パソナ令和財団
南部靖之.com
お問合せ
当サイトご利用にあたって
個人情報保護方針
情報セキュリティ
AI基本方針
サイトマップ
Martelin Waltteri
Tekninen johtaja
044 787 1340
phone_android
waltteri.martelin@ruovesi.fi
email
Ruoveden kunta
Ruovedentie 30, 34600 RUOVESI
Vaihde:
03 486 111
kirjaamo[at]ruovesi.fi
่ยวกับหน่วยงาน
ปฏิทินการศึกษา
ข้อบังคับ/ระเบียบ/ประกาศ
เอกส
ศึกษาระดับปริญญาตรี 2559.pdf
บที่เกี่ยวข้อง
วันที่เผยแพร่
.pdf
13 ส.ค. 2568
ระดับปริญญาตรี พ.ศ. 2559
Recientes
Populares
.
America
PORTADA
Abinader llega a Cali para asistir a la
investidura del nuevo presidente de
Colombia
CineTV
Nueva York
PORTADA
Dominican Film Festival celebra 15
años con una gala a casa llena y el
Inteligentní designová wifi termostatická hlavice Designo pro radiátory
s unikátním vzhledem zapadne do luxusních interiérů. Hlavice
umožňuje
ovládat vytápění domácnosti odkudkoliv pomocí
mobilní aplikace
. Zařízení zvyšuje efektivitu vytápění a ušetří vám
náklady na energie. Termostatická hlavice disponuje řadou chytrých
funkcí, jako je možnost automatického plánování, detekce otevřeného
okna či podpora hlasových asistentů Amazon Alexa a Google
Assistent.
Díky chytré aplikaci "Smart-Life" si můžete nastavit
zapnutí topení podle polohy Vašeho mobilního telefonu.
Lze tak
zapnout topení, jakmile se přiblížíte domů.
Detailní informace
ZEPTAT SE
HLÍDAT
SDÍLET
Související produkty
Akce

━━━━━━━━━━

▶ **ABOUT THIS EXERCISE**:
What is the number of lines in the listing above that hold "topení"? Respond with that number and nothing else.

▶ **SOLVED PROBLEM**:
2